Okay. And then just, I guess, last question for me. I'm assuming that you guys are in touch with some of your key docs. I mean, and some of these states are making some movement towards opening up for, you know, elective surgeries and such. I mean, is there just anything that you can speak to in terms of of, you know, conversations you've had along those lines and and what you're hearing?

Thanks.

Speaker 5

Yeah. Mike, it's Dave. It's a good question. I do believe that, you know, I spoke with several docs a few weeks ago, and, what was apparent was that the COVID pandemic was hitting different parts of the country at different times. And so, again, this was a few weeks ago, but there were some cities in the Midwest which were still doing elective surgery, and then there were plenty of places like New York City or Boston where it wasn't taking place.

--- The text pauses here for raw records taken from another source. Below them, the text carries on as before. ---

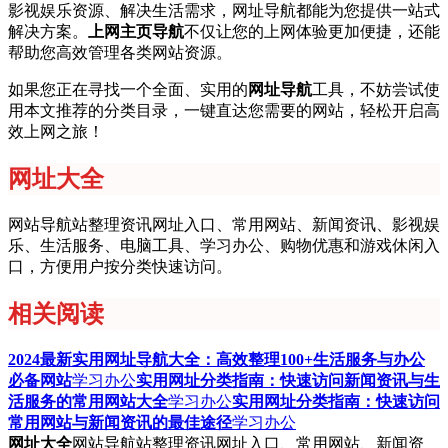
影视娱乐资源、解决生活需求，网址导航都能为您提供一站式
解决方案。
上网主页导航
不仅让您的上网体验更加便捷，还能
帮助您高效管理各类网站资源。
如果您正在寻找一个全面、实用的
网址导航
工具，不妨尝试使
用本文推荐的分类目录，一键直达您需要的网站，轻松开启高
效上网之旅！
网址大全
网站导航站整理资讯网址入口、常用网站、新闻资讯、影视娱
乐、生活服务、电脑工具、学习办公、购物优惠和游戏休闲入
口，方便用户按分类快速访问。
相关阅读
2024最新实用网址导航大全：高效整理100+生活服务与办公
必备网站
学习办公
实用网址分类指南：快速访问新闻资讯与生
活服务的常用网站大全
学习办公
实用网址分类指南：快速访问
常用网站与新闻资讯的最佳途径
学习办公
网址大全
网站导航站整理资讯网址入口、常用网站、新闻资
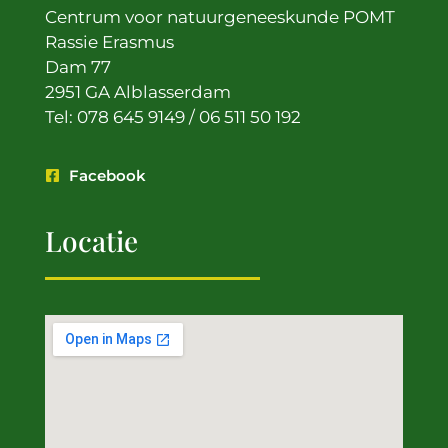
Centrum voor natuurgeneeskunde POMT
Rassie Erasmus
Dam 77
2951 GA Alblasserdam
Tel: 078 645 9149 / 06 511 50 192
Facebook
Locatie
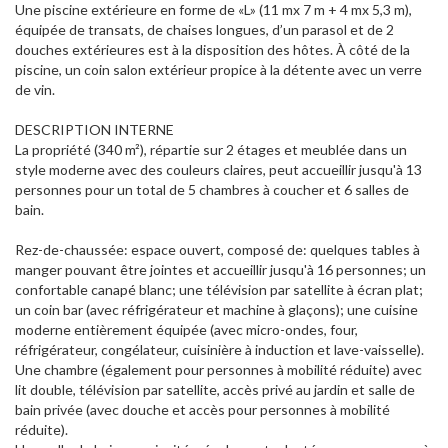
Une piscine extérieure en forme de «L» (11 mx 7 m + 4 mx 5,3 m),
équipée de transats, de chaises longues, d’un parasol et de 2
douches extérieures est à la disposition des hôtes. À côté de la
piscine, un coin salon extérieur propice à la détente avec un verre
de vin.
DESCRIPTION INTERNE
La propriété (340 m²), répartie sur 2 étages et meublée dans un
style moderne avec des couleurs claires, peut accueillir jusqu'à 13
personnes pour un total de 5 chambres à coucher et 6 salles de
bain.
Rez-de-chaussée: espace ouvert, composé de: quelques tables à
manger pouvant être jointes et accueillir jusqu'à 16 personnes; un
confortable canapé blanc; une télévision par satellite à écran plat;
un coin bar (avec réfrigérateur et machine à glaçons); une cuisine
moderne entièrement équipée (avec micro-ondes, four,
réfrigérateur, congélateur, cuisinière à induction et lave-vaisselle).
Une chambre (également pour personnes à mobilité réduite) avec
lit double, télévision par satellite, accès privé au jardin et salle de
bain privée (avec douche et accès pour personnes à mobilité
réduite).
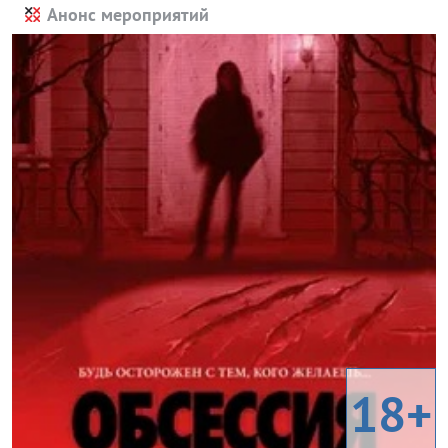
Анонс мероприятий
18+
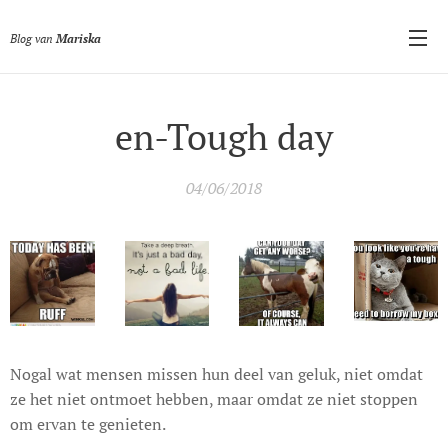
Blog van
Mariska
en-Tough day
04/06/2018
Nogal wat mensen missen hun deel van geluk, niet omdat
ze het niet ontmoet hebben, maar omdat ze niet stoppen
om ervan te genieten.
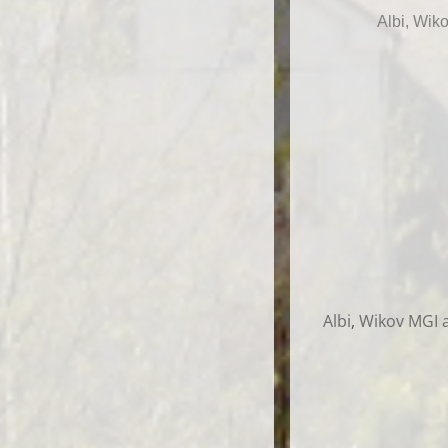
Albi, Wik
Albi
,
Wikov MGI a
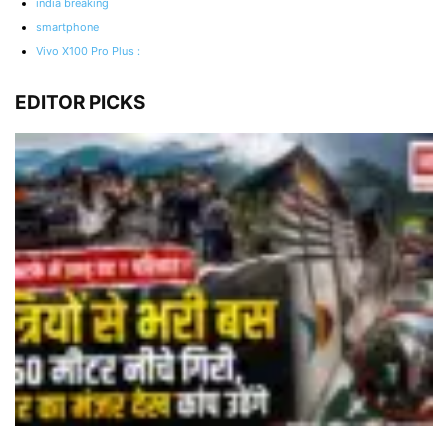
india breaking
smartphone
Vivo X100 Pro Plus :
EDITOR PICKS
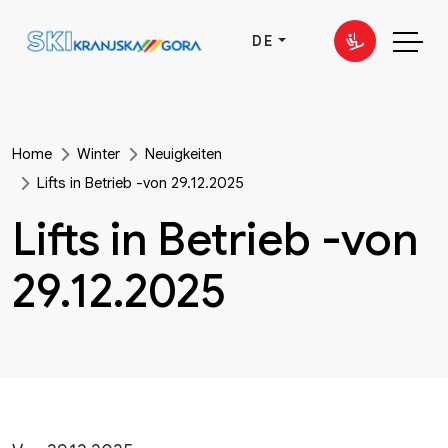
DE
Home
Winter
Neuigkeiten
Lifts in Betrieb -von 29.12.2025
Lifts in Betrieb -von
29.12.2025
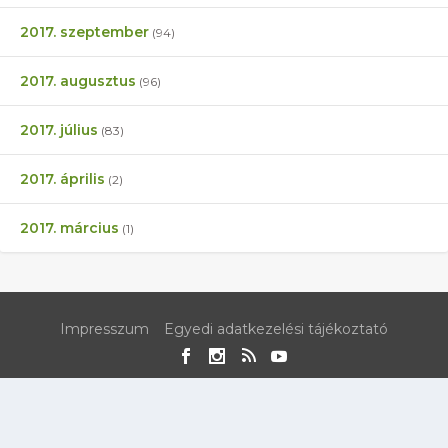
2017. szeptember
(94)
2017. augusztus
(96)
2017. július
(83)
2017. április
(2)
2017. március
(1)
Impresszum
Egyedi adatkezelési tájékoztató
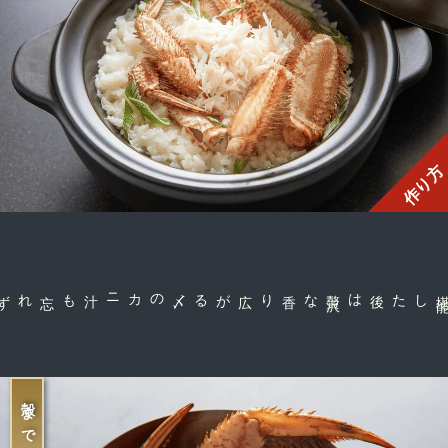
作り方
な香り広がる
贅
沢
した後は
殻まで美味しく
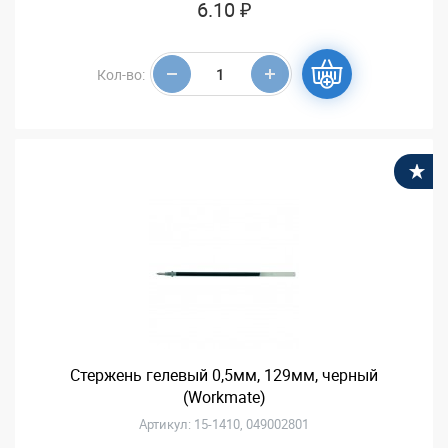
6.10 ₽
Кол-во:
В
Стержень гелевый 0,5мм, 129мм, черный
(Workmate)
Артикул: 15-1410, 049002801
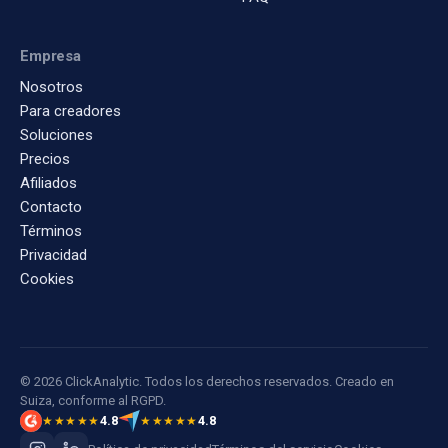
Empresa
Nosotros
Para creadores
Soluciones
Precios
Afiliados
Contacto
Términos
Privacidad
Cookies
© 2026 ClickAnalytic. Todos los derechos reservados. Creado en
Suiza, conforme al RGPD.
4.8
4.8
★★★★★
★★★★★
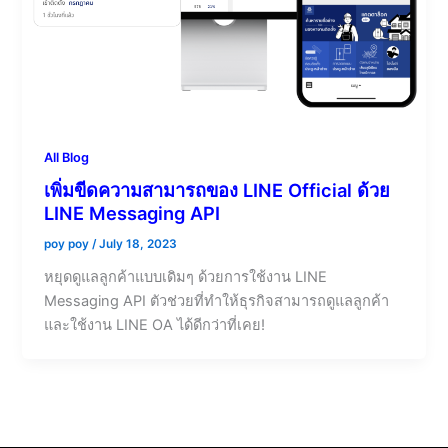
All Blog
เพิ่มขีดความสามารถของ LINE Official ด้วย
LINE Messaging API
poy poy
/
July 18, 2023
หยุดดูแลลูกค้าแบบเดิมๆ ด้วยการใช้งาน LINE
Messaging API ตัวช่วยที่ทำให้ธุรกิจสามารถดูแลลูกค้า
และใช้งาน LINE OA ได้ดีกว่าที่เคย!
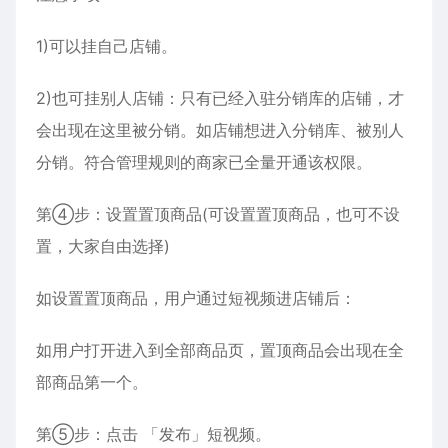
1)可以挂自己店铺。
2)也可挂别人店铺：只有已经入驻分销库的店铺，才
会出现在这里被分销。如店铺想进入分销库、被别人
分销。符合管理规则的商家已全量开通该权限。
第④步：设置置顶商品(可设置置顶商品，也可不设
置，大家自由选择)
如设置置顶商品，用户通过短视频进店铺后：
如用户打开进入到全部商品页，置顶商品会出现在全
部商品第一个。
第⑤步：点击 「发布」短视频。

So it it's very regionalized and even, you know, down to specific cities, what's happening. You know? And we've already talked about the types of you know, some products continue to be used that are, you know, in more emergency situations like embolectomy catheters or CardioCel, even our allografts. Whereas other products, you know, the procedures may be getting deferred in regions where COVID is more prevalent, like, Trivex, for example. So, it's it's it's a sort of a patchwork all around the country and around the world, and that's what we're finding.

Speaker 7

Gotcha. You. All right. Thanks so much, guys. Really appreciate it.

Speaker 5

Thank you, Mike.

Speaker 0

Thank you. I'm not showing any further questions on the phone line. So ladies and gentlemen that concludes today's question and that concludes today's conference. I would now like to thank you for your participation. You may all disconnect and have a great day.